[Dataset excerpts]
= Beginning of Section =

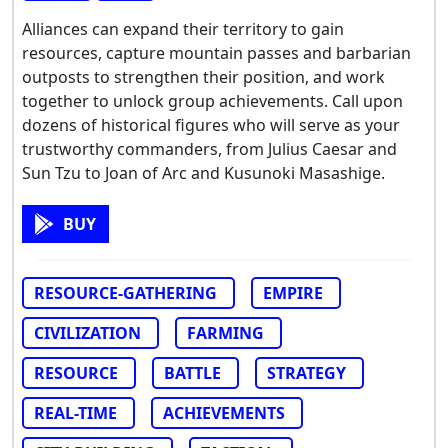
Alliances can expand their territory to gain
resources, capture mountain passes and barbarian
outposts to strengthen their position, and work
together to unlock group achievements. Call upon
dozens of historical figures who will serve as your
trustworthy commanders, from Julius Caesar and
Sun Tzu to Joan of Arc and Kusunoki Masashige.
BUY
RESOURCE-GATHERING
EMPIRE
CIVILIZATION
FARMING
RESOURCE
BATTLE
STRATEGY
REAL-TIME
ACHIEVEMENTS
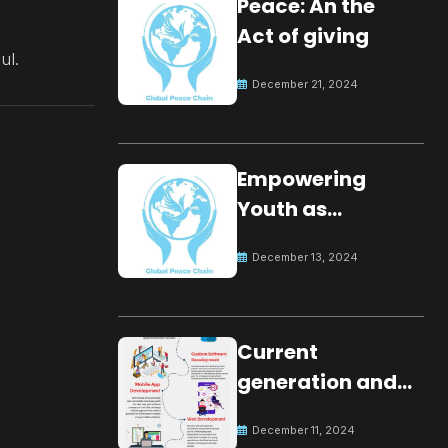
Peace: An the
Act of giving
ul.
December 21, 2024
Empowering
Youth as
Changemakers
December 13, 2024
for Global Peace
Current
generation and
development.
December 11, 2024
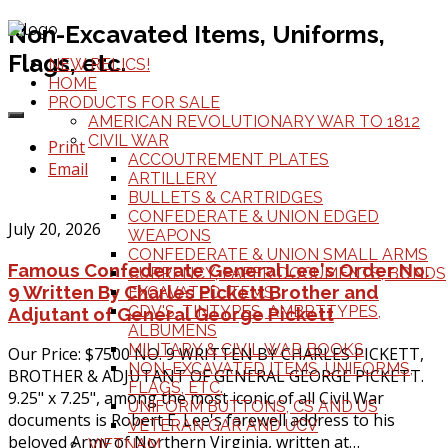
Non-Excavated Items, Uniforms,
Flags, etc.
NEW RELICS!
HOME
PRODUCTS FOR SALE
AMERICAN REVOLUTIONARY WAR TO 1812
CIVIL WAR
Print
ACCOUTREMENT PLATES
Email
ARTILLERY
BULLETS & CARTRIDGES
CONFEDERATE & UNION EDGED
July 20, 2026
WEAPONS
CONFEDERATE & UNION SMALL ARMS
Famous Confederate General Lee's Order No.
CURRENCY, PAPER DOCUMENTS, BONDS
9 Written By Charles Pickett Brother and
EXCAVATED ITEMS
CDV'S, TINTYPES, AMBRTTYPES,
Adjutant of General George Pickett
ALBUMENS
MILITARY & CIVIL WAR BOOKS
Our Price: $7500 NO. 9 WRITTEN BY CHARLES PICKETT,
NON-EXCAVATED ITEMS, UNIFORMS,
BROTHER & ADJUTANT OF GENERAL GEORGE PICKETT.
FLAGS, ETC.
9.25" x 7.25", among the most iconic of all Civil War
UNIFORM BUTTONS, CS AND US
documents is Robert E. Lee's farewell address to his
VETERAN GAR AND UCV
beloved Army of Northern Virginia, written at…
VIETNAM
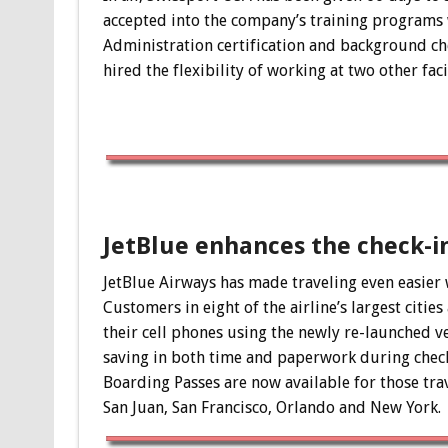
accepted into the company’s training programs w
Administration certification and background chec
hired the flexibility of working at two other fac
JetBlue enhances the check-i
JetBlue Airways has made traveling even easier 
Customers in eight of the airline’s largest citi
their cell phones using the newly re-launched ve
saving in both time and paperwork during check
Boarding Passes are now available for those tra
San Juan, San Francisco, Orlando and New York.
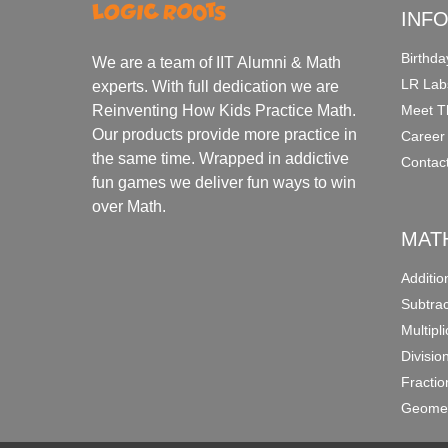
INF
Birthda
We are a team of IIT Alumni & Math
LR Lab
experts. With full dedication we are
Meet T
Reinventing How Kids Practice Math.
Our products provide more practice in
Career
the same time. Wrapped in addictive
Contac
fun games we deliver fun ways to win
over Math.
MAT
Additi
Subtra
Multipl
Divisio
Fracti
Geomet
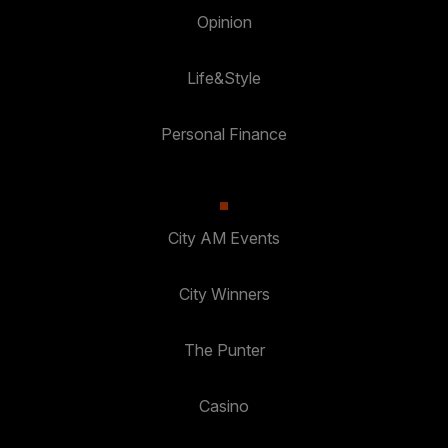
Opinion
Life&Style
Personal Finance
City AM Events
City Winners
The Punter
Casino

= End of Section =

» Task goal: Check the lines above and copy each one that includes "Math".

» Written solution:
We are a team of IIT Alumni & Math
Reinventing How Kids Practice Math.
over Math.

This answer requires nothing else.